Description of the task » Return each entry below word for word, leaving out any image.

Dataset records:
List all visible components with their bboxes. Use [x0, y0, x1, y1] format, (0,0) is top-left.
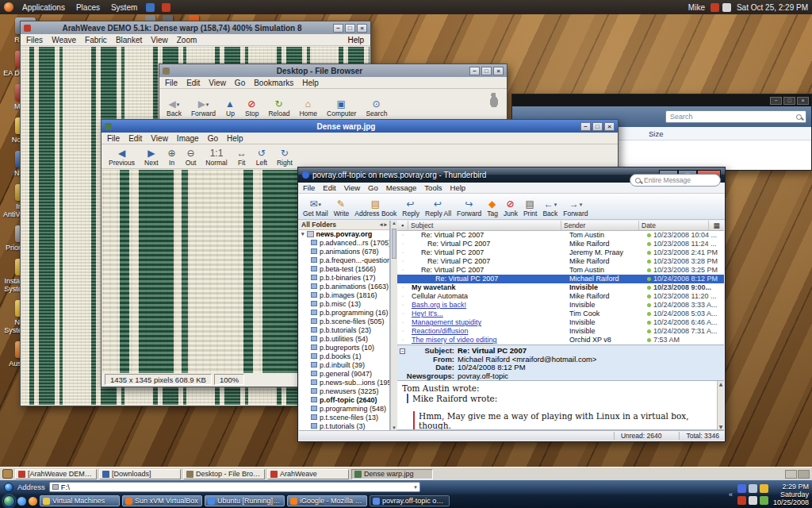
- collapse-header-icon[interactable]: −: [400, 348, 405, 354]
- thread-twisty-icon[interactable]: ◦: [397, 275, 408, 283]
- menu-item[interactable]: View: [344, 183, 360, 192]
- back-button[interactable]: ← ▾ Back: [540, 198, 560, 218]
- menu-item[interactable]: File: [165, 79, 178, 87]
- taskbar-button[interactable]: Sun xVM VirtualBox: [122, 495, 202, 506]
- message-row[interactable]: ◦ Re: Virtual PC 2007 Jeremy M. Praay 10…: [397, 248, 724, 257]
- message-row[interactable]: ◦ Management stupidity Invisible 10/24/2…: [397, 318, 724, 327]
- get-mail-button[interactable]: ✉ ▾ Get Mail: [301, 198, 331, 218]
- menu-item[interactable]: Fabric: [85, 36, 107, 44]
- folder-item[interactable]: p.b.animations (1663): [299, 282, 389, 291]
- folder-item[interactable]: p.bugreports (10): [299, 343, 389, 352]
- sender-column-header[interactable]: Sender: [561, 221, 639, 230]
- folder-item[interactable]: p.b.programming (16): [299, 308, 389, 317]
- maximize-button[interactable]: [592, 122, 603, 131]
- previous-view-icon[interactable]: ◂: [380, 221, 383, 228]
- forward-nav-button[interactable]: → ▾ Forward: [561, 198, 590, 218]
- thread-twisty-icon[interactable]: ◦: [397, 257, 408, 266]
- taskbar-button[interactable]: povray.off-topic on ...: [370, 495, 450, 506]
- write-button[interactable]: ✎ Write: [331, 198, 352, 218]
- scroll-up-icon[interactable]: ▲: [718, 381, 724, 387]
- message-row[interactable]: ◦ Reaction/diffusion Invisible 10/24/200…: [397, 327, 724, 336]
- security-center-tray-icon[interactable]: [737, 496, 746, 505]
- folder-item[interactable]: p.advanced...rs (1705): [299, 238, 389, 247]
- message-search-input[interactable]: Entire Message: [630, 174, 721, 187]
- maximize-button[interactable]: □: [783, 97, 795, 105]
- message-from[interactable]: Michael Raiford <mraiford@hotmail.com>: [458, 356, 596, 364]
- message-row[interactable]: ◦ Re: Virtual PC 2007 Mike Raiford 10/23…: [397, 240, 724, 248]
- search-input[interactable]: Search: [665, 110, 806, 123]
- menu-item[interactable]: Edit: [186, 79, 200, 87]
- print-button[interactable]: ▤ Print: [521, 198, 539, 218]
- folder-item[interactable]: p.a.frequen...-questions: [299, 256, 389, 264]
- message-row[interactable]: ◦ Bash.org is back! Invisible 10/24/2008…: [397, 301, 724, 310]
- start-button[interactable]: [3, 495, 15, 507]
- reload-button[interactable]: ↻ Reload: [264, 98, 293, 118]
- scroll-thumb[interactable]: [392, 229, 396, 259]
- thread-twisty-icon[interactable]: ◦: [397, 301, 408, 310]
- expand-twisty-icon[interactable]: ▾: [301, 231, 304, 237]
- menu-item[interactable]: Go: [235, 79, 245, 87]
- size-column-header[interactable]: Size: [649, 129, 663, 138]
- user-name[interactable]: Mike: [688, 3, 705, 12]
- menu-item[interactable]: Weave: [52, 36, 76, 44]
- zoom-out-button[interactable]: ⊖ Out: [182, 148, 201, 167]
- close-button[interactable]: [604, 122, 615, 131]
- folder-item[interactable]: p.newusers (3225): [299, 387, 389, 395]
- rotate-right-button[interactable]: ↻ Right: [273, 148, 297, 167]
- minimize-button[interactable]: −: [770, 97, 782, 105]
- search-button[interactable]: ⊙ Search: [362, 98, 391, 118]
- panel-clock[interactable]: Sat Oct 25, 2:29 PM: [737, 3, 808, 12]
- menu-item[interactable]: Help: [302, 79, 319, 87]
- date-column-header[interactable]: Date: [639, 221, 709, 230]
- arahweave-titlebar[interactable]: ArahWeave DEMO 5.1k: Dense warp (158,74)…: [21, 21, 370, 34]
- stop-button[interactable]: ⊘ Stop: [241, 98, 263, 118]
- thread-twisty-icon[interactable]: ◦: [397, 248, 408, 257]
- volume-icon[interactable]: [722, 3, 731, 12]
- home-button[interactable]: ⌂ Home: [295, 98, 321, 118]
- thread-column-icon[interactable]: ▪: [397, 221, 408, 230]
- back-button[interactable]: ◀ ▾ Back: [163, 98, 186, 118]
- folder-item[interactable]: p.d.books (1): [299, 352, 389, 360]
- menu-item[interactable]: Help: [227, 134, 243, 143]
- menu-item[interactable]: View: [209, 79, 226, 87]
- zoom-fit-button[interactable]: ↔ Fit: [233, 148, 251, 167]
- update-notifier-icon[interactable]: [710, 3, 719, 12]
- folder-item[interactable]: p.d.inbuilt (39): [299, 360, 389, 369]
- folder-item[interactable]: p.b.misc (13): [299, 299, 389, 308]
- menu-item[interactable]: Edit: [128, 134, 142, 143]
- folder-item[interactable]: p.general (9047): [299, 369, 389, 378]
- menu-item[interactable]: View: [151, 36, 168, 44]
- folder-item[interactable]: p.animations (678): [299, 247, 389, 256]
- menu-item[interactable]: View: [151, 134, 168, 143]
- folder-item[interactable]: p.news-sub...ions (195): [299, 378, 389, 387]
- zoom-in-button[interactable]: ⊕ In: [164, 148, 180, 167]
- menu-item[interactable]: Image: [177, 134, 199, 143]
- account-root-item[interactable]: ▾ news.povray.org: [299, 230, 389, 239]
- message-row[interactable]: ◦ Hey! It's... Tim Cook 10/24/2008 5:03 …: [397, 310, 724, 318]
- menu-item[interactable]: Help: [450, 183, 466, 192]
- network-tray-icon[interactable]: [760, 496, 768, 505]
- launcher-icon[interactable]: [162, 3, 170, 12]
- workspace-thumb[interactable]: [785, 470, 797, 479]
- panel-menu[interactable]: Applications: [21, 3, 67, 12]
- close-button[interactable]: [357, 24, 367, 33]
- scroll-down-icon[interactable]: ▼: [718, 424, 724, 429]
- message-row[interactable]: ◦ Cellular Automata Mike Raiford 10/23/2…: [397, 292, 724, 301]
- taskbar-clock[interactable]: 2:29 PM Saturday 10/25/2008: [773, 483, 810, 506]
- minimize-button[interactable]: [469, 67, 480, 75]
- help-menu[interactable]: Help: [347, 36, 364, 44]
- thread-twisty-icon[interactable]: ◦: [397, 292, 408, 301]
- panel-menu[interactable]: System: [109, 3, 139, 12]
- next-button[interactable]: ▶ Next: [140, 148, 162, 167]
- menu-item[interactable]: Tools: [424, 183, 442, 192]
- address-book-button[interactable]: ▤ Address Book: [352, 198, 399, 218]
- image-viewer-titlebar[interactable]: Dense warp.jpg: [102, 120, 618, 133]
- taskbar-button[interactable]: Virtual Machines: [40, 495, 120, 506]
- menu-item[interactable]: Bookmarks: [254, 79, 293, 87]
- address-input[interactable]: F:\ ▾: [49, 482, 420, 492]
- zoom-normal-button[interactable]: 1:1 Normal: [201, 148, 231, 167]
- show-desktop-icon[interactable]: [2, 469, 13, 479]
- message-row[interactable]: ◦ The misery of video editing Orchid XP …: [397, 336, 724, 344]
- menu-item[interactable]: File: [303, 183, 315, 192]
- reply-all-button[interactable]: ↩ Reply All: [423, 198, 454, 218]
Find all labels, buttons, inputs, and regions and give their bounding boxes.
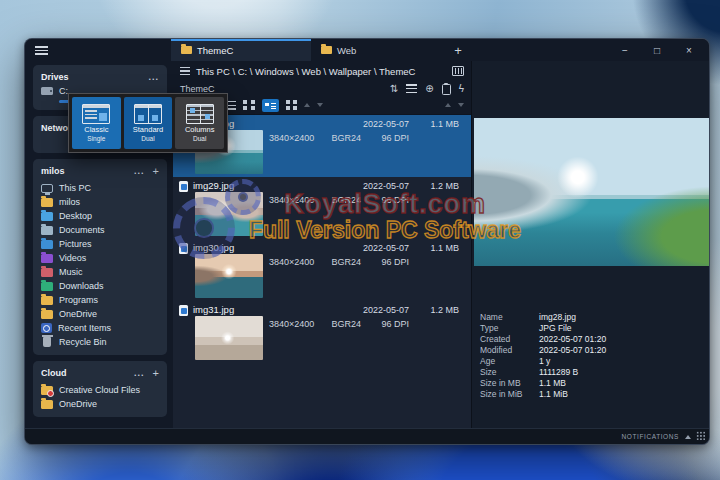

Solution to this task »
List all visible components with their bboxes. Use [x0, y0, x1, y1] format, (0,0) is top-left.
- collapse-header-icon[interactable]: −: [400, 348, 405, 354]
- thread-twisty-icon[interactable]: ◦: [397, 275, 408, 283]
- menu-item[interactable]: View: [344, 183, 360, 192]
- back-button[interactable]: ← ▾ Back: [540, 198, 560, 218]
- menu-item[interactable]: File: [165, 79, 178, 87]
- taskbar-button[interactable]: Sun xVM VirtualBox: [122, 495, 202, 506]
- message-row[interactable]: ◦ Re: Virtual PC 2007 Jeremy M. Praay 10…: [397, 248, 724, 257]
- message-row[interactable]: ◦ Management stupidity Invisible 10/24/2…: [397, 318, 724, 327]
- get-mail-button[interactable]: ✉ ▾ Get Mail: [301, 198, 331, 218]
- menu-item[interactable]: Fabric: [85, 36, 107, 44]
- folder-item[interactable]: p.b.animations (1663): [299, 282, 389, 291]
- folder-item[interactable]: p.bugreports (10): [299, 343, 389, 352]
- sender-column-header[interactable]: Sender: [561, 221, 639, 230]
- folder-item[interactable]: p.b.programming (16): [299, 308, 389, 317]
- maximize-button[interactable]: [592, 122, 603, 131]
- previous-view-icon[interactable]: ◂: [380, 221, 383, 228]
- forward-nav-button[interactable]: → ▾ Forward: [561, 198, 590, 218]
- thread-twisty-icon[interactable]: ◦: [397, 257, 408, 266]
- taskbar-button[interactable]: povray.off-topic on ...: [370, 495, 450, 506]
- write-button[interactable]: ✎ Write: [331, 198, 352, 218]
- scroll-up-icon[interactable]: ▲: [718, 381, 724, 387]
- message-row[interactable]: ◦ Reaction/diffusion Invisible 10/24/200…: [397, 327, 724, 336]
- security-center-tray-icon[interactable]: [737, 496, 746, 505]
- folder-item[interactable]: p.advanced...rs (1705): [299, 238, 389, 247]
- message-search-input[interactable]: Entire Message: [630, 174, 721, 187]
- maximize-button[interactable]: □: [783, 97, 795, 105]
- message-from[interactable]: Michael Raiford <mraiford@hotmail.com>: [458, 356, 596, 364]
- message-row[interactable]: ◦ Re: Virtual PC 2007 Mike Raiford 10/23…: [397, 240, 724, 248]
- search-input[interactable]: Search: [665, 110, 806, 123]
- menu-item[interactable]: Edit: [186, 79, 200, 87]
- print-button[interactable]: ▤ Print: [521, 198, 539, 218]
- folder-item[interactable]: p.a.frequen...-questions: [299, 256, 389, 264]
- message-row[interactable]: ◦ Bash.org is back! Invisible 10/24/2008…: [397, 301, 724, 310]
- start-button[interactable]: [3, 495, 15, 507]
- reload-button[interactable]: ↻ Reload: [264, 98, 293, 118]
- scroll-thumb[interactable]: [392, 229, 396, 259]
- thread-twisty-icon[interactable]: ◦: [397, 301, 408, 310]
- expand-twisty-icon[interactable]: ▾: [301, 231, 304, 237]
- menu-item[interactable]: Go: [235, 79, 245, 87]
- size-column-header[interactable]: Size: [649, 129, 663, 138]
- user-name[interactable]: Mike: [688, 3, 705, 12]
- menu-item[interactable]: Weave: [52, 36, 76, 44]
- zoom-out-button[interactable]: ⊖ Out: [182, 148, 201, 167]
- close-button[interactable]: [604, 122, 615, 131]
- folder-item[interactable]: p.newusers (3225): [299, 387, 389, 395]
- rotate-right-button[interactable]: ↻ Right: [273, 148, 297, 167]
- minimize-button[interactable]: −: [770, 97, 782, 105]
- search-button[interactable]: ⊙ Search: [362, 98, 391, 118]
- panel-clock[interactable]: Sat Oct 25, 2:29 PM: [737, 3, 808, 12]
- menu-item[interactable]: Help: [302, 79, 319, 87]
- date-column-header[interactable]: Date: [639, 221, 709, 230]
- arahweave-titlebar[interactable]: ArahWeave DEMO 5.1k: Dense warp (158,74)…: [21, 21, 370, 34]
- stop-button[interactable]: ⊘ Stop: [241, 98, 263, 118]
- thread-twisty-icon[interactable]: ◦: [397, 248, 408, 257]
- volume-icon[interactable]: [722, 3, 731, 12]
- home-button[interactable]: ⌂ Home: [295, 98, 321, 118]
- thread-column-icon[interactable]: ▪: [397, 221, 408, 230]
- back-button[interactable]: ◀ ▾ Back: [163, 98, 186, 118]
- folder-item[interactable]: p.d.books (1): [299, 352, 389, 360]
- menu-item[interactable]: Help: [227, 134, 243, 143]
- menu-item[interactable]: View: [209, 79, 226, 87]
- zoom-fit-button[interactable]: ↔ Fit: [233, 148, 251, 167]
- update-notifier-icon[interactable]: [710, 3, 719, 12]
- folder-item[interactable]: p.d.inbuilt (39): [299, 360, 389, 369]
- folder-item[interactable]: p.b.misc (13): [299, 299, 389, 308]
- menu-item[interactable]: Edit: [128, 134, 142, 143]
- folder-item[interactable]: p.general (9047): [299, 369, 389, 378]
- menu-item[interactable]: View: [151, 36, 168, 44]
- folder-item[interactable]: p.animations (678): [299, 247, 389, 256]
- menu-item[interactable]: View: [151, 134, 168, 143]
- folder-item[interactable]: p.news-sub...ions (195): [299, 378, 389, 387]
- zoom-in-button[interactable]: ⊕ In: [164, 148, 180, 167]
- menu-item[interactable]: Image: [177, 134, 199, 143]
- account-root-item[interactable]: ▾ news.povray.org: [299, 230, 389, 239]
- message-row[interactable]: ◦ Hey! It's... Tim Cook 10/24/2008 5:03 …: [397, 310, 724, 318]
- menu-item[interactable]: Help: [450, 183, 466, 192]
- network-tray-icon[interactable]: [760, 496, 768, 505]
- launcher-icon[interactable]: [162, 3, 170, 12]
- workspace-thumb[interactable]: [785, 470, 797, 479]
- panel-menu[interactable]: Applications: [21, 3, 67, 12]
- close-button[interactable]: [357, 24, 367, 33]
- scroll-down-icon[interactable]: ▼: [718, 424, 724, 429]
- message-row[interactable]: ◦ Cellular Automata Mike Raiford 10/23/2…: [397, 292, 724, 301]
- taskbar-clock[interactable]: 2:29 PM Saturday 10/25/2008: [773, 483, 810, 506]
- minimize-button[interactable]: [469, 67, 480, 75]
- help-menu[interactable]: Help: [347, 36, 364, 44]
- thread-twisty-icon[interactable]: ◦: [397, 292, 408, 301]
- panel-menu[interactable]: System: [109, 3, 139, 12]
- next-button[interactable]: ▶ Next: [140, 148, 162, 167]
- menu-item[interactable]: Tools: [424, 183, 442, 192]
- address-book-button[interactable]: ▤ Address Book: [352, 198, 399, 218]
- image-viewer-titlebar[interactable]: Dense warp.jpg: [102, 120, 618, 133]
- taskbar-button[interactable]: Virtual Machines: [40, 495, 120, 506]
- menu-item[interactable]: Bookmarks: [254, 79, 293, 87]
- address-input[interactable]: F:\ ▾: [49, 482, 420, 492]
- zoom-normal-button[interactable]: 1:1 Normal: [201, 148, 231, 167]
- show-desktop-icon[interactable]: [2, 469, 13, 479]
- message-row[interactable]: ◦ The misery of video editing Orchid XP …: [397, 336, 724, 344]
- menu-item[interactable]: File: [303, 183, 315, 192]
- reply-all-button[interactable]: ↩ Reply All: [423, 198, 454, 218]
Find all labels, buttons, inputs, and regions and give their bounding boxes.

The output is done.